Hopefully the effects of omentum on humans can be studied in order to devise some new therapies with fewer side effects then existing drugs for Crohn’s. Gaining weight though in order to get more abdominal fat should not be a policy recommendation since this would raise someone’s chances of getting a heart attack, Type II diabetes, and cancer. 

Crohn's and Psoriasis: A Link?

In a recent study that looked at close to 175,000 nurses from the period of 1996-2008. It was concluded that people that suffer from psoriasis are at four times greater risk of developing Crohn’s. This shouldn’t be too surprising since both psoriasis and Crohn’s are autoimmune diseases and in some way have to be related.  The authors controlled for things like body mass index, physical activity, smoking, alcohol, and other things. The people who had a higher body mass index, were less physically active, consumed more alcohol, and those who smoked were more likely to get psoriasis. Of course in any study it is almost impossible to control for everything. Also an even more interesting study would be to study the genome of those people who started to see how their  genome changed from the time before they got Crohn’s and compare that to a normal person.

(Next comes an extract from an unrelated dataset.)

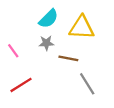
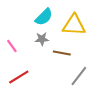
gray line: (87, 84) -> (79, 76), turned 70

When the study was over there were 188 people who had Crohn’s and 240 who had ulcerative colitis. This would mean that the odds of getting inflammatory bowel disease are around .2%. Apparently interleukin-12 and interleukin are pathways of psoriasis and Crohn’s. This is why Humira works for both people with Crohn’s and psoriasis. Hopefully, this will allow researchers to figure out the relationship between the two and maybe help create more new novel therapies. 

Saturated Milk Fats and Inflammatory Bowel Disease

This article that came out today from the University of Chicago that leads readers to believe that milk fats can change the bacteria in the intestines which may increase the risk of developing inflammatory bowel disease. The key word of course is “may”. In the experiment mice were fed diets that had were high in saturated milk fat and 60% of the mice that were fed high saturated milk fats developed ulcerative colitis compared to only 25%-30% who were fed low fat diets.

Of course, what we eat is only one factor in inflammatory bowel disease. Genes play a part too as well as the environment we live in. Also it is worth noting that trials in mice do not always translate into human results. One reason why I discount this study is for someone to explain to me how we have so many obese people yet so many fewer with inflammatory bowel disease? If diet has such a large role as many claim you would think there would be millions of people with inflammatory bowel disease as opposed to the 1.4 million that is estimated. I don’t discount that diet and what we eat can have a role in whether or not developing inflammatory bowel disease. However understanding what causes inflammatory bowel disease is complicated. What I would question is how much of an influence is diet into developing inflammatory bowel disease. Of course more research and experiments will have to be performed to figure this out.